Cloud Engineer
I design and migrate Azure/Microsoft 365 workloads with security controls, rollback paths and cost limits built in: hybrid identity, Intune Autopilot, infrastructure as code and cloud operations that internal IT can inherit.
Background
Migrated on-premises workloads to Azure IaaS and PaaS in stages, sequenced to keep operations live, with explicit cost ceilings and rollback paths rather than open-ended cloud spend.
Implemented Intune Autopilot and MECM for standardised device provisioning across Windows, macOS and Linux estates, integrated with Entra ID for identity-driven device trust.
Areas of capability
- Azure IaaS, PaaS and hybrid cloud architecture.
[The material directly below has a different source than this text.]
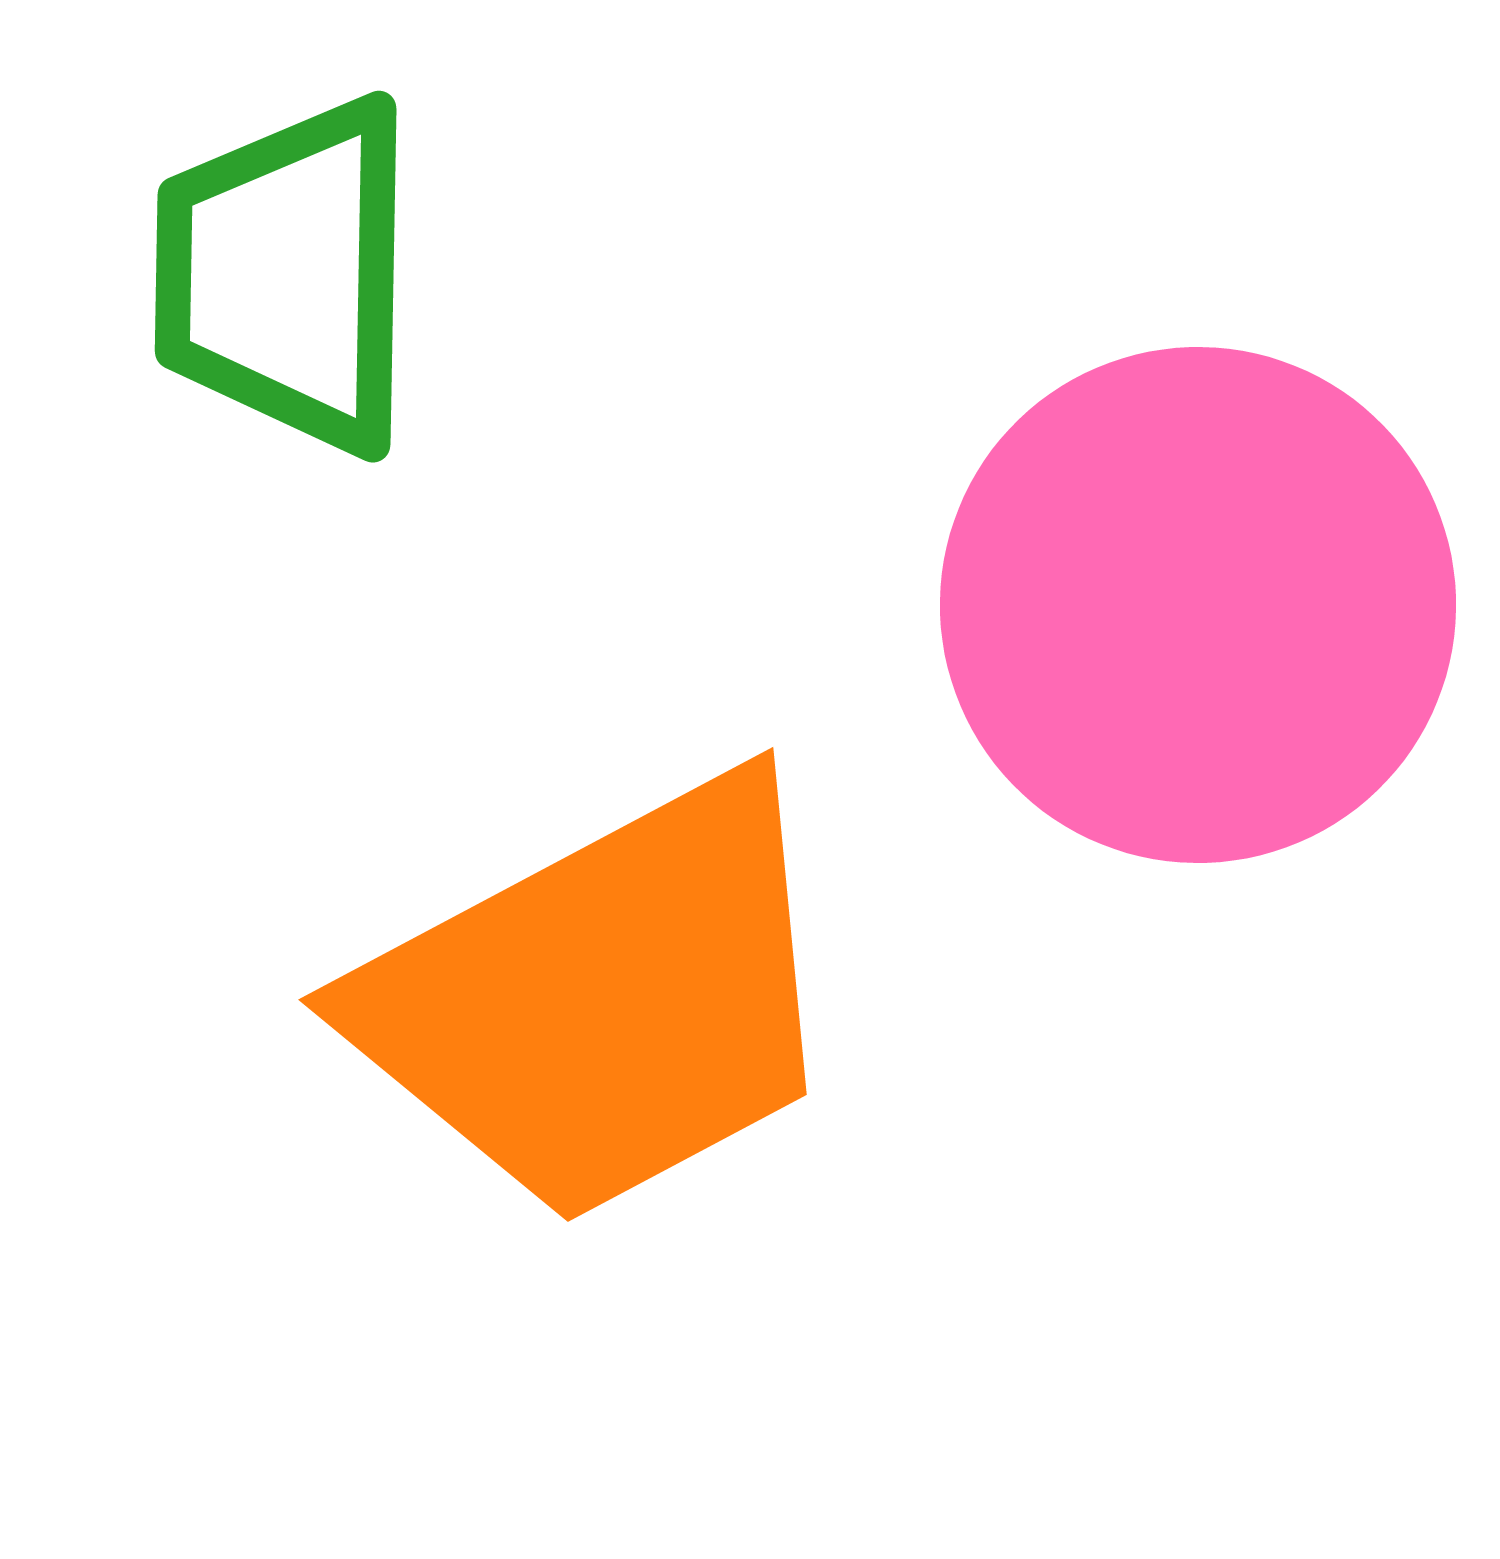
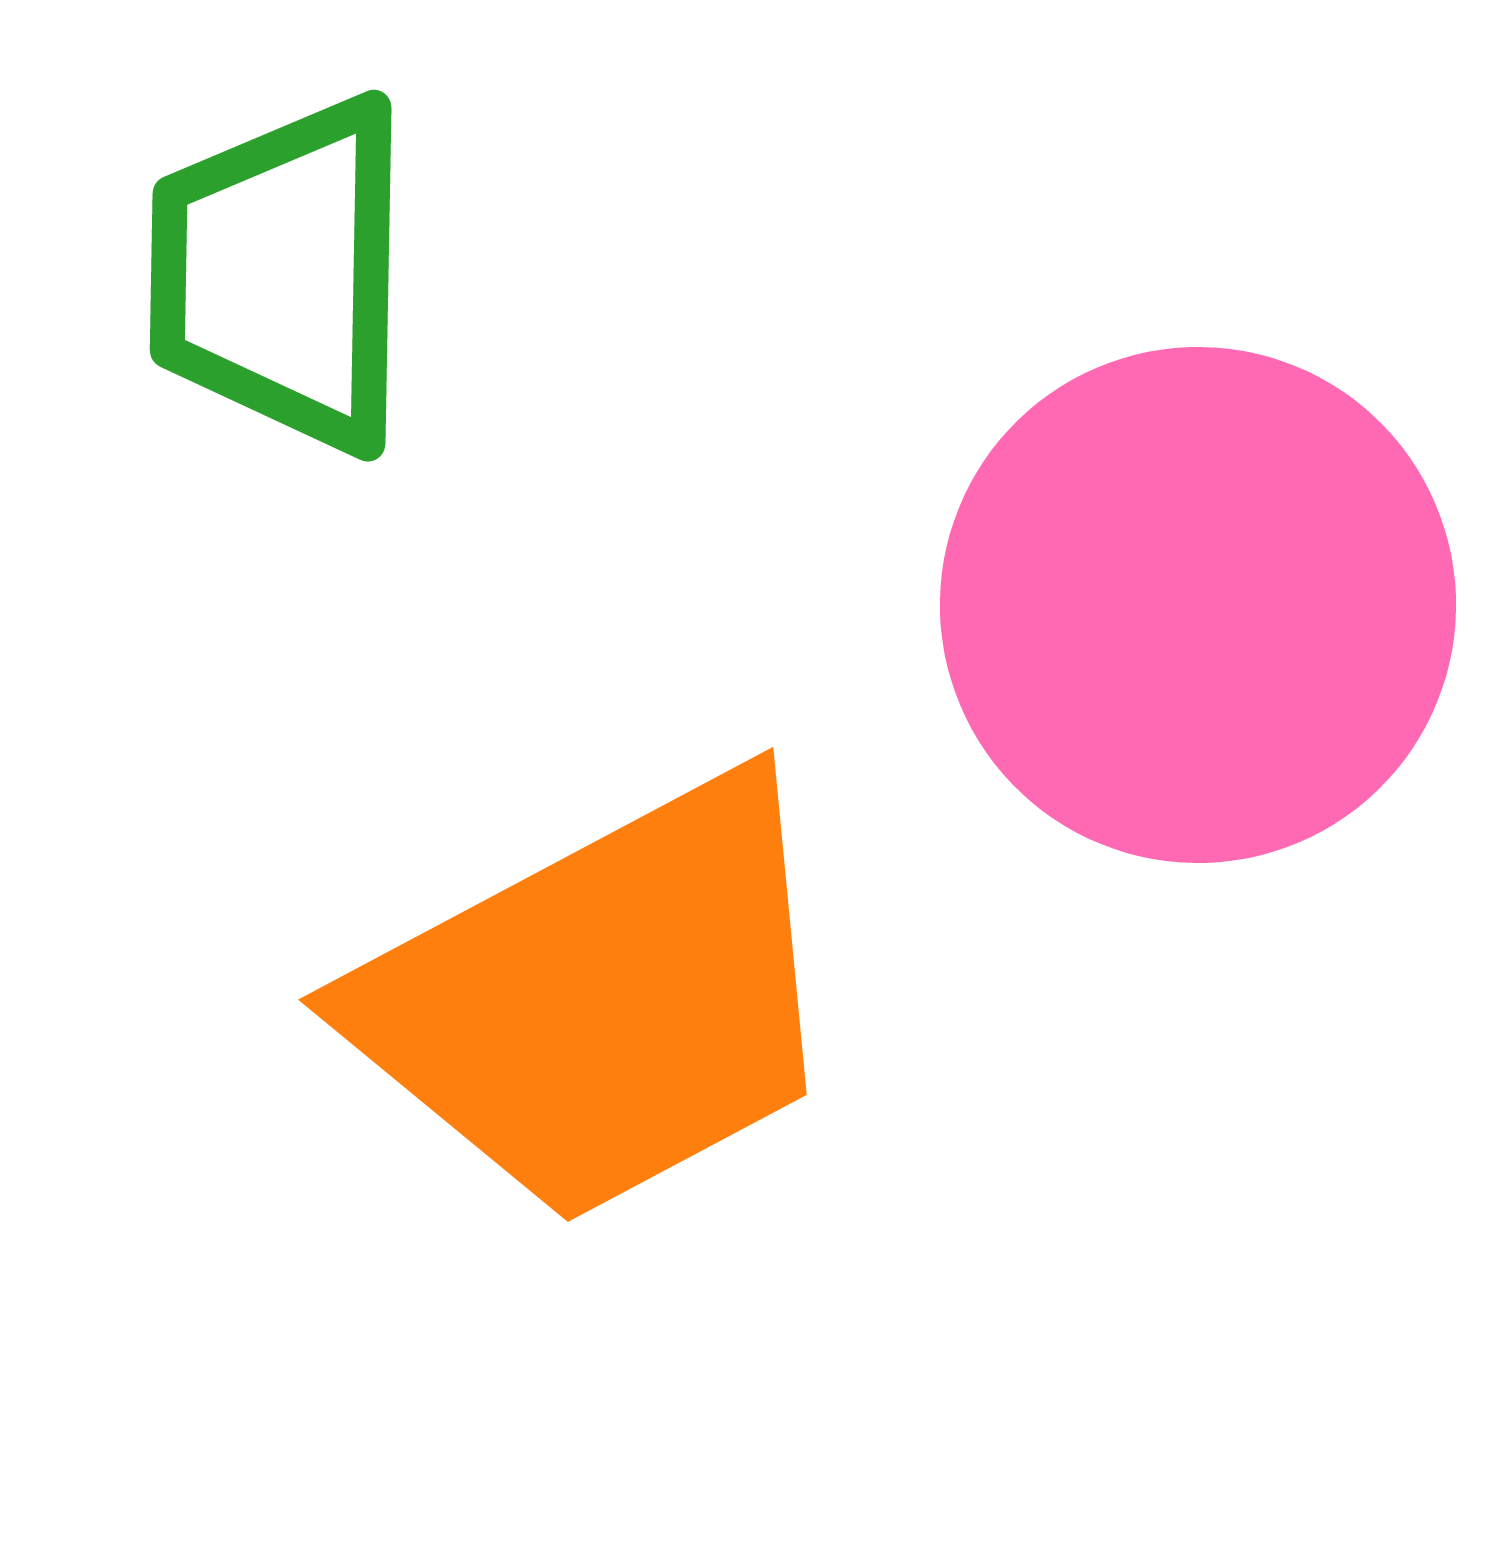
green trapezoid: moved 5 px left, 1 px up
- Intune Autopilot and Microsoft Endpoint Configuration Manager device provisioning.
- Infrastructure as code with PowerShell, ARM templates and Bicep.
- Virtualisation across Hyper-V and VMware.
- Network security groups, VPNs and Azure firewall configuration.
- Hybrid identity with Entra ID and Conditional Access.
How this shapes the consultancy work
This matters in Microsoft 365 security work because tenant controls do not live in isolation. Identity, endpoint, networking, backup and supplier access all shape whether a setting can survive real operations.